Content starts

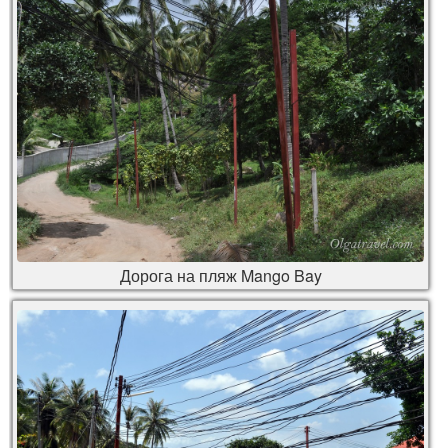
Дорога на пляж Mango Bay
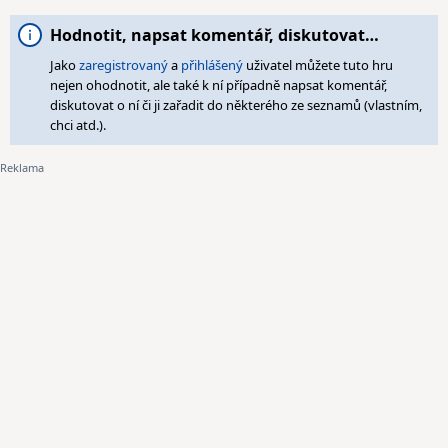
Hodnotit, napsat komentář, diskutovat…
Jako
zaregistrovaný
a
přihlášený
uživatel můžete tuto hru
nejen ohodnotit, ale také k ní případně napsat komentář,
diskutovat o ní či ji zařadit do některého ze seznamů (vlastním,
chci atd.).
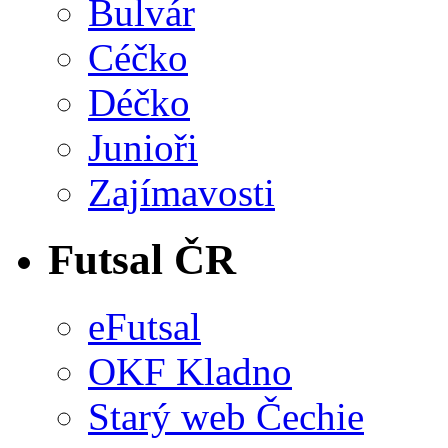
Bulvár
Céčko
Déčko
Junioři
Zajímavosti
Futsal ČR
eFutsal
OKF Kladno
Starý web Čechie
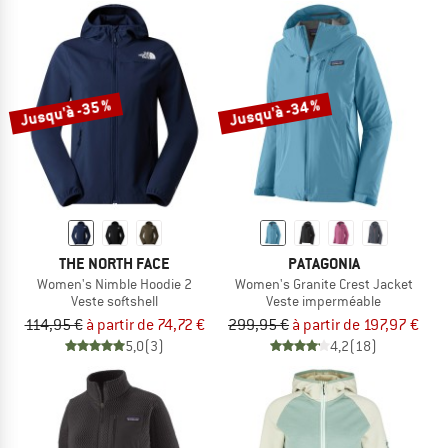
Jusqu'à -35 %
Jusqu'à -34 %
THE NORTH FACE
PATAGONIA
Women's Nimble Hoodie 2
Women's Granite Crest Jacket
Veste softshell
Veste imperméable
114,95 €
à partir de 74,72 €
299,95 €
à partir de 197,97 €
5,0
(3)
4,2
(18)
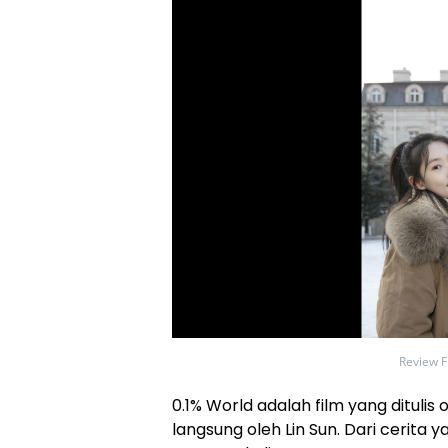
Review F
0.1% World adalah film yang ditulis
langsung oleh Lin Sun. Dari cerita y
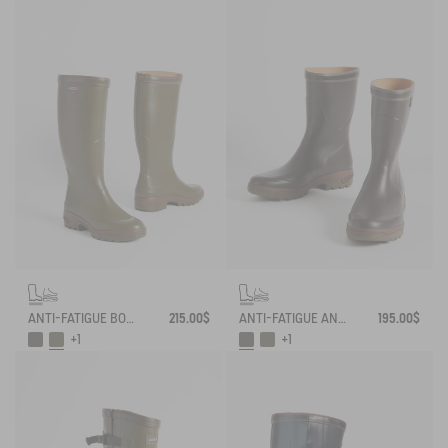
ANTI-FATIGUE BOOT PARCOURS 2.0
215.00$
ANTI-FATIGUE ANKLE BOOT PARCOURS 2.0
195.00$
+1
+1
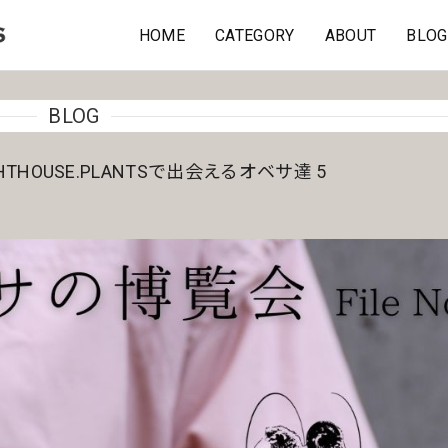
HOME
CATEGORY
ABOUT
BLOG
BLOG
THOUSE.PLANTSで出会えるオベサ達 5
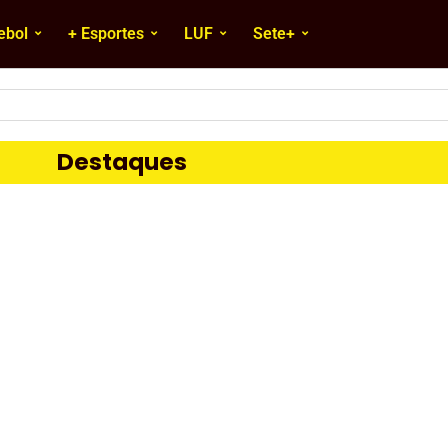
ebol
+ Esportes
LUF
Sete+
Destaques
Cidade
Liga Ub
Cidades
|
Colunas
|
Frente a Frente
|
Fune
bol Nacional
Moura Miranda
|
Uberaba
o um história
Frente A Frente com Moura
mai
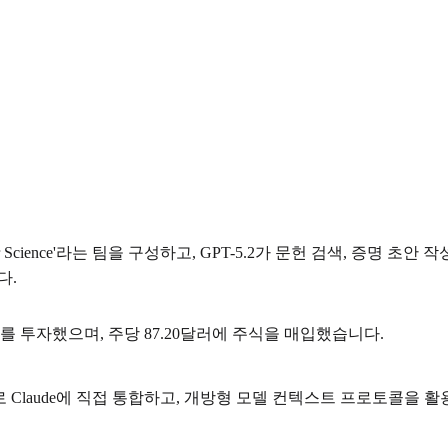
for Science'라는 팀을 구성하고, GPT-5.2가 문헌 검색, 증명
다.
 투자했으며, 주당 87.20달러에 주식을 매입했습니다.
화형 앱으로 Claude에 직접 통합하고, 개방형 모델 컨텍스트 프로토콜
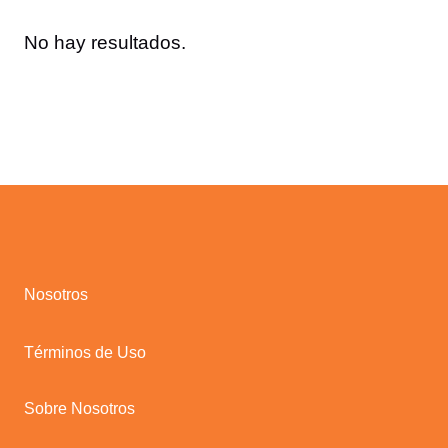
No hay resultados.
Nosotros
Términos de Uso
Sobre Nosotros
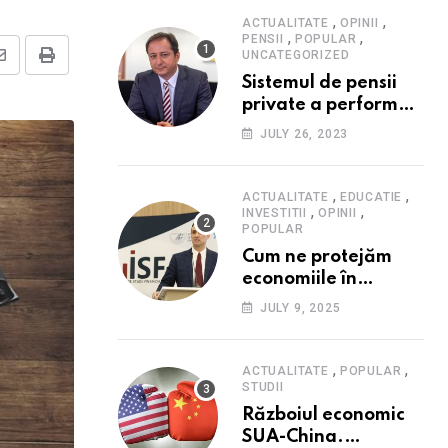
,
,
ACTUALITATE
OPINII
,
,
PENSII
POPULAR
UNCATEGORIZED
Share
Print
Sistemul de pensii
via
private a performat
Email
în 2023: randament
JULY 26, 2023
peste inflație, active
și plăți la maxim
istoric, rol esențial în
,
,
ACTUALITATE
EDUCATIE
,
,
cadrul ofertei
INVESTITII
OPINII
POPULAR
Hidroelectrica,
Cum ne protejăm
reziliența la crize
economiile în
contextul crizei
JULY 9, 2025
fiscale din România-
Valentin Ionescu,
președinte Institutul
,
,
ACTUALITATE
POPULAR
de Studii Financiare
STUDII
(ISF)
Războiul economic
SUA-China.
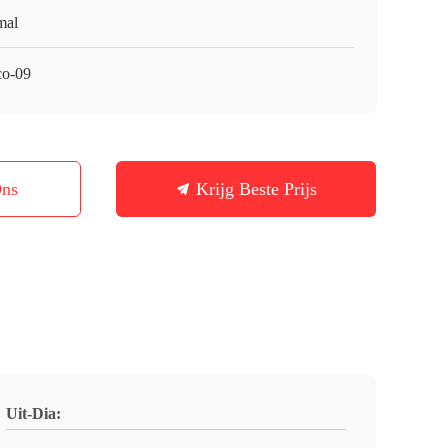
mal
o-09
Ons
Krijg Beste Prijs
Uit-Dia:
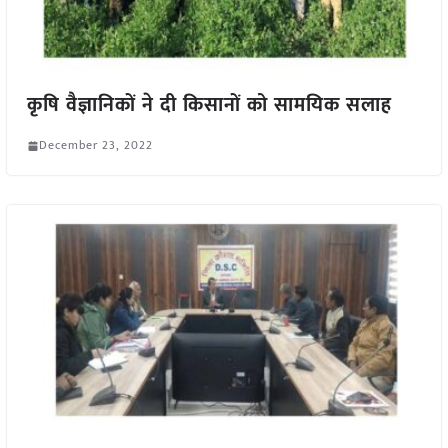
कृषि वैज्ञानिकों ने दी किसानों को सामयिक सलाह
December 23, 2022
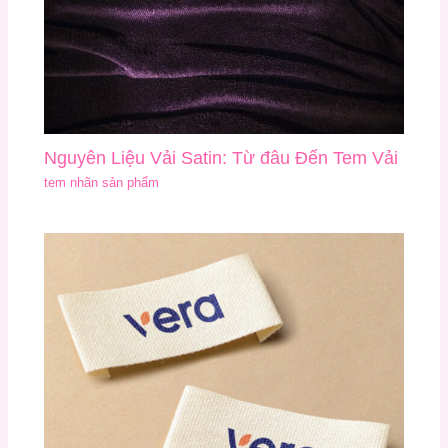
Nguyên Liệu Vải Satin: Từ đâu Đến Tem Vải
tem nhãn sản phẩm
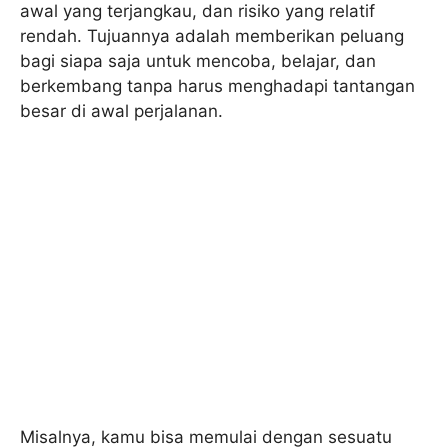
awal yang terjangkau, dan risiko yang relatif
rendah. Tujuannya adalah memberikan peluang
bagi siapa saja untuk mencoba, belajar, dan
berkembang tanpa harus menghadapi tantangan
besar di awal perjalanan.
Misalnya, kamu bisa memulai dengan sesuatu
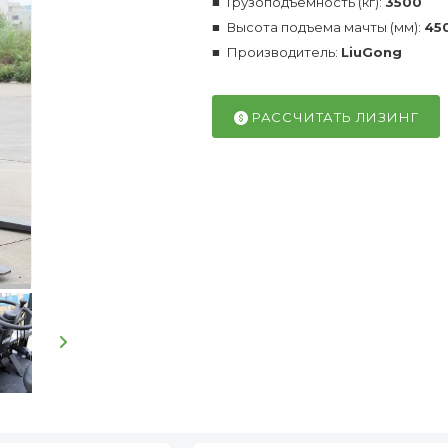
Грузоподъемность (кг):
3500
Высота подъема мачты (мм):
45
Производитель:
LiuGong
РАССЧИТАТЬ ЛИЗИНГ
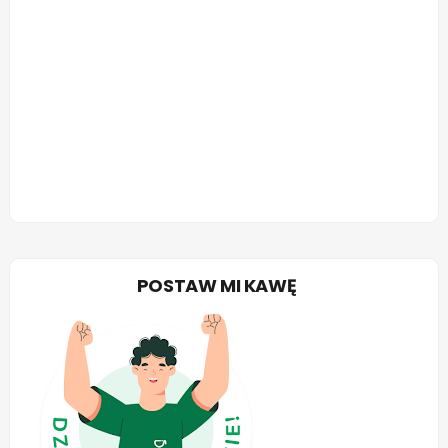
POSTAW MI KAWĘ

Content ends

ASSIGNMENT:
For this exercise, find all lines in the records containing the word "Frente" and copy them.

TASK SOLUTION:
Frente a Frente
Frente A Frente com Moura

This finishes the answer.